鹿島はすごく独特な雰囲気があります。それは、鹿島神宮のある鹿島のイメージ、漂う呪術的な雰囲気
です。Jリーグ初代リーグチャンピオンになった時、鹿島神宮から更新したというエピソードは大変
神秘的なものを感じさせました。鹿というのは太古の日本では鹿卜(ろくぼく)=太占(ふとまに)と
いって、鹿の角骨を焼いて出来た割れ目で吉凶を占う占いがあることから、本格的な原始呪術のイメージ
につながるのです。応援も、鈴のようなものを鳴らしてドンドンというよりもジャンジャンと鳴らす
のが主で、それが難解も反復してジャンジャンジャン…と鳴ると鹿島のゴール裏がどす黒い血の色
(国立の電光掲示板では赤、ではなく“エンジ”と表示されます)に染まったどこかの少数部族の祈りの
様子に見えてきてなかなか秀逸です。僕はいつも思い出すのは、ゴジラvsモスラで、モスラの故郷
インファント島に住む原住民(ザ・ピーナッツが双子の小美人なわけですが)です(笑)。
Jリーグでの歴史も輝かしいです。ジーコイズム(ドイツでの失敗で色あせましたが日本ではプロ意識
と言う言葉でJリーグ草創期一生を風靡した言葉でしょう)と一貫したブラジル人路線。
ジーコの連れてきたレオナルド、ジョルジーニョ、マジーニョ、ビスマルクなどの歴代ブラジル人。
小笠原、柳沢、本山などのゴールデンルーキー。しっかりとした育成組織、ホームタウン、スタジアム。
いろんな意味で尊敬できます。サポーターはイン・ファイトと言ってその筋では有名なグループが
ゴール裏をまとめています。磐田と覇権を争ったり3冠を達成した全盛期には最前列に大判のフラッグが
30本くらい並んで、それもプロ野球の西部みたいに(分かる方には分かるかと…?)綺麗に並んで
動くので大変勇ましかったです。もっとも、ゴール裏に行くと半ば強制的に応援に参加させられるという
悪評もあり評価は分かれるようです。自分も一昨年の鹿島での浦和戦で、負けた選手に紙コップを
投げ込んだところ、その選手がなんと紙コップを投げ返し、さらにあろうことか鹿島サポーターがピッチ
に飛び降りてその選手につかみかかる、という事件を目の当たりしたこともあるのでなかなか血気盛ん
…といえば聞こえはいいかもしれませんが乱暴な一面もあるに違いないです。出入り禁止の告知も
ホームページではよく見ますね。もっとも一部のサポーターの暴挙でしょう。
いろんな意味で、チャンピオンの鹿島。ジーコの魂に、鹿島の呪術にかかって鹿島ではアウェイのチーム
はもっぱら苦戦必至です。いざ、秘境(実際茨城は秘境…?笑)鹿島へ!!ってところですね。

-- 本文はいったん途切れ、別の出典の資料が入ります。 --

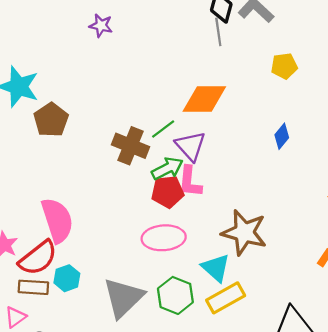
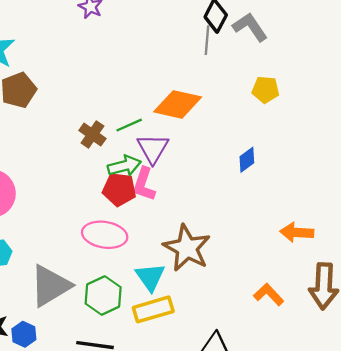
brown cross: (130, 146) -> (92, 134), size x0.7

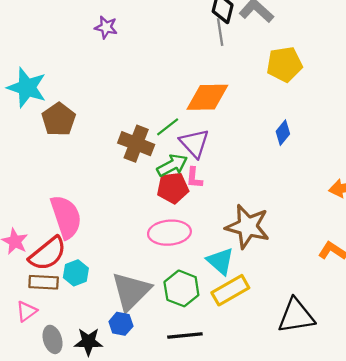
yellow pentagon: (266, 90) -> (284, 64), size x1.4
brown cross: (92, 134) -> (136, 144), size x1.4
pink L-shape: (144, 184) -> (194, 178), size x0.7
blue hexagon: (24, 334) -> (121, 324), moved

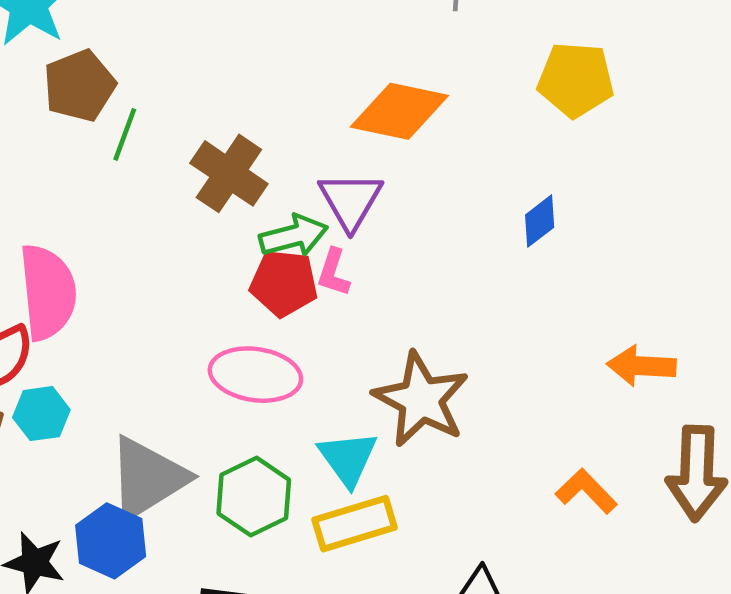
green line: (168, 127) -> (125, 134), moved, turned -45
blue hexagon: (121, 324) -> (111, 541), size x1.4

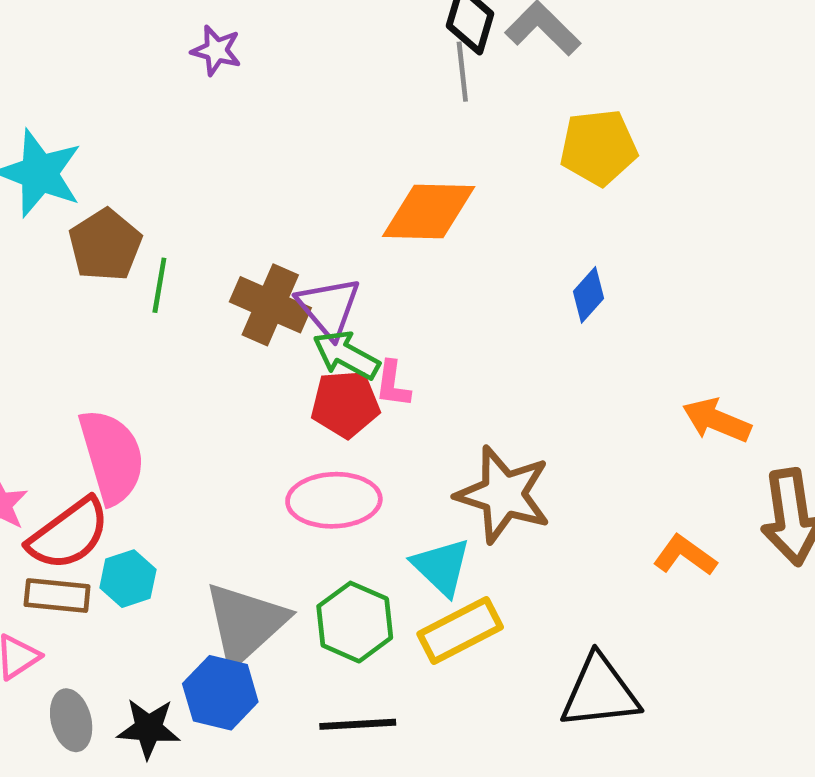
purple triangle: (350, 200) -> (329, 307), moved
green arrow: (294, 236) -> (346, 355), turned -126
orange arrow: (641, 366) -> (717, 420), turned 30

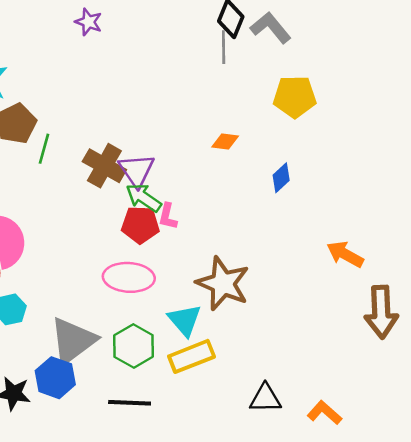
orange diamond: (429, 211) -> (225, 142), moved, size x0.5
orange L-shape: (685, 555) -> (324, 413), moved
black triangle: (600, 692) -> (265, 398), size x0.7

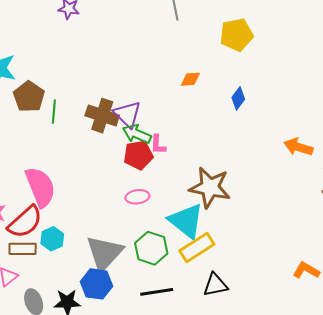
pink ellipse: (129, 277) -> (137, 197), size x0.6
cyan triangle: (185, 320) -> (186, 221), size x1.4
black triangle: (265, 398) -> (215, 285), moved

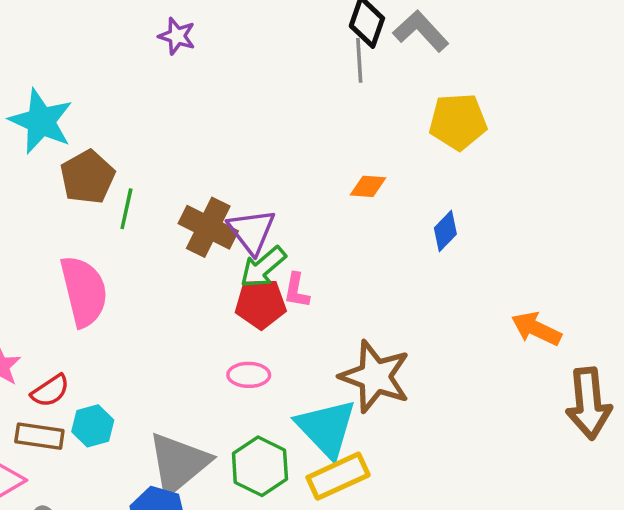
green arrow: (137, 134) -> (263, 267), turned -72
pink semicircle: (40, 187) -> (84, 291), moved
red semicircle: (25, 222) -> (50, 391), size x0.6

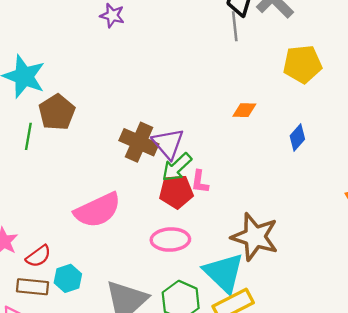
green line: (126, 209) -> (28, 136), moved
pink semicircle: (84, 291) -> (98, 210), moved, turned 81
pink ellipse: (249, 375) -> (170, 240), size x1.4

東京は怪我人もいますが、まずはここ最近不安定気味なディフェンスに注目して観てきたいと思います。
ちなみにタイトルは、そういう風に謳うチャント(コール)があるので、書いてみました。
高校時代の友人が鹿島ファンで、よくゴール裏に遊びに行ったものです(苦笑)。